Whoops! Mistakes, and how to enjoy them.

What a delightful word is Whoops! It suggests a little blip, not to be taken seriously, a little trip of the feet, or slip of the tongue, a source of amusement rather than shame. It could happen to anyone. What larks!

In contrast, the word mistake, or mis-take, sounds sad, a word that hangs its head in shame, a source of regret, a blemish, or flaw, to be apologised for.

How different is a Whoops, as I discovered one memorable evening in the 1960s, at Ronnie Scott's famous jazz club in London. The legendary singer and pianist, Blossom Dearie, had just ended her set with her signature number, 'Peel me a Grape', and Ronnie Scott rose to speak over the applause. With a 'Wait a minute, Ronnie', Blossom interrupted him, and launched into a reprise of the song, misfiring spectacularly in the impulse of the moment.

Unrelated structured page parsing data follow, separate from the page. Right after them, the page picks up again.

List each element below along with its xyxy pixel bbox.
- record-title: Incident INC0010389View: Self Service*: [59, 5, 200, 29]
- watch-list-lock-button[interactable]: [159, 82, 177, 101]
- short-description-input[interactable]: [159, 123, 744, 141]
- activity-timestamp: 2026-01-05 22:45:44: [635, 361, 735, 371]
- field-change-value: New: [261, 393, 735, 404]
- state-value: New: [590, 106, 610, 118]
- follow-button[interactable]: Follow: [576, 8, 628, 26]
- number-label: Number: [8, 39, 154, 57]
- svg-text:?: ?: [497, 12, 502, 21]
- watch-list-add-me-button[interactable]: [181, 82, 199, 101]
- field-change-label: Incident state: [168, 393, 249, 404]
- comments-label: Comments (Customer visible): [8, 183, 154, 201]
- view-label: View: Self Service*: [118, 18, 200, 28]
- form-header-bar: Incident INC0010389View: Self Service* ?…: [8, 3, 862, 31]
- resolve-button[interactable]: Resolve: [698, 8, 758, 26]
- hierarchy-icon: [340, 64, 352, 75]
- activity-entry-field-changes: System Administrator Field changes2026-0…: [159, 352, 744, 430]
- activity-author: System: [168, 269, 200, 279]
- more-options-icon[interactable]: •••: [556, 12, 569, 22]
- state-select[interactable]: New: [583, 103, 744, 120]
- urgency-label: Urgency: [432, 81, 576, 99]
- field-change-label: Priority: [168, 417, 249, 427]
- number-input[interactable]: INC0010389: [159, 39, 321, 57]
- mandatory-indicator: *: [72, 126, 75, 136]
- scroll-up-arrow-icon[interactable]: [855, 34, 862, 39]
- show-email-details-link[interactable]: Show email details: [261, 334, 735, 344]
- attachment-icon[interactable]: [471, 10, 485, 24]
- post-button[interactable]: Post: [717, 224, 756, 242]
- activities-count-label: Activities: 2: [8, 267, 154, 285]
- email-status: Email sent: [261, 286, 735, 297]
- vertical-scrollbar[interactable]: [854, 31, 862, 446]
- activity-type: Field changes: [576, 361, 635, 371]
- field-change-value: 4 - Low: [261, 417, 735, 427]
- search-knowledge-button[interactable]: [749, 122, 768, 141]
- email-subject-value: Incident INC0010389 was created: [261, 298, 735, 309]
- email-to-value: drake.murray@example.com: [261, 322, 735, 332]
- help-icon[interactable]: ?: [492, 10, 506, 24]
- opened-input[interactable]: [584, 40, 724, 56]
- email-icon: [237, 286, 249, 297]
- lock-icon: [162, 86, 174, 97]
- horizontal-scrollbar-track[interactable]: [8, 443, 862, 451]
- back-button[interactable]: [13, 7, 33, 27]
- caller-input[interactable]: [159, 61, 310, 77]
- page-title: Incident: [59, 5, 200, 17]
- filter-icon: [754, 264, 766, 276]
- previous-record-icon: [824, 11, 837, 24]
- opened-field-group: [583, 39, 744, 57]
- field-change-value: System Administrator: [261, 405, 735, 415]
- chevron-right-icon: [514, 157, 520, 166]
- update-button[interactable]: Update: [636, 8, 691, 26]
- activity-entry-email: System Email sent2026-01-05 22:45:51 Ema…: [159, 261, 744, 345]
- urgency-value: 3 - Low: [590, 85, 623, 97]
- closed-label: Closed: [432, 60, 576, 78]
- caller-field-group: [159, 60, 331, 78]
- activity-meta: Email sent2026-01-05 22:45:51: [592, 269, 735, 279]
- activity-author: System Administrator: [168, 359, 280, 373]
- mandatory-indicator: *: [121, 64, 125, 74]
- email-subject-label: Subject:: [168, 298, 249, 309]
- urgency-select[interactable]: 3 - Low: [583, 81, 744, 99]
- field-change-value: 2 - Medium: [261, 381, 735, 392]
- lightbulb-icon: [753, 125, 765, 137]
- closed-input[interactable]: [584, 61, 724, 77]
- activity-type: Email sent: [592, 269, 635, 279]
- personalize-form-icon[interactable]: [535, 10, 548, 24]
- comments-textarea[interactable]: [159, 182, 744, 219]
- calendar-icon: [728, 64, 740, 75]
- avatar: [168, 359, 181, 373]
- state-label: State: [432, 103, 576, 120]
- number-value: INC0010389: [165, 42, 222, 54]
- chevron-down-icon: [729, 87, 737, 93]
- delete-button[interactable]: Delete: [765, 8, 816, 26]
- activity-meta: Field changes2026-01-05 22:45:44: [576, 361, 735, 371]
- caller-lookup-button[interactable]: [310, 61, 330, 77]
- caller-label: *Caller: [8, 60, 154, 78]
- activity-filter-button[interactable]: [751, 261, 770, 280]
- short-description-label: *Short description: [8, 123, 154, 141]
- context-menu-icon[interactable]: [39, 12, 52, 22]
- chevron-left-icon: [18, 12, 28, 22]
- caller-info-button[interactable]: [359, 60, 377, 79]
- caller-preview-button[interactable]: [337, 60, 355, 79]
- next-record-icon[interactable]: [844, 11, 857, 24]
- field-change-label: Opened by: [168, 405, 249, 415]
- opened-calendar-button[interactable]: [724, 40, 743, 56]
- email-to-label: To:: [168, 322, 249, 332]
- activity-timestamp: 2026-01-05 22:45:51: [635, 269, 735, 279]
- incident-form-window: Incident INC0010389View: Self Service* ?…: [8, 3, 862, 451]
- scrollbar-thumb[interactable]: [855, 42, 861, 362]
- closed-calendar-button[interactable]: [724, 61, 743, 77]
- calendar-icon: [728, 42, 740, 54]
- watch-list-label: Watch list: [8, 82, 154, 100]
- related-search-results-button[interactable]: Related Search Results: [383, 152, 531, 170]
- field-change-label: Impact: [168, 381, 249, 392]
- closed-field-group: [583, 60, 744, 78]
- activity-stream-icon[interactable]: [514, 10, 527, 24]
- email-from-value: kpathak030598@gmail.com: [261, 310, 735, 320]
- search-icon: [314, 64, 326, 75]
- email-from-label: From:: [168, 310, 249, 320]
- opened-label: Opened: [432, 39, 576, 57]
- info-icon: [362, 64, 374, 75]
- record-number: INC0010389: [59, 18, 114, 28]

Without missing a beat, she caught herself with a 'Whoops' and zoomed in again with joy and exuberance to finish her set, to a standing ovation! What was a very special performance was made even more magical, and indeed memorable, by this spontaneous unplanned moment. Not a mis-take, but a joyful Whoops!

This got me to thinking, how would it be if we dropped the word mistake, and used Whoops instead? The plural could be Whoopses. Imagine!

"How did the performance go?"
"There were a few whoopses in the Bach, nothing to worry about."
Shrug of the shoulders.

Does not the very lift in the inflection of the word suggest something positive, something that can be learned from and sorted. Indeed, a mistake is an opportunity for improvement, but the word mistake does not carry hope within it, rather it seems to imply judgement.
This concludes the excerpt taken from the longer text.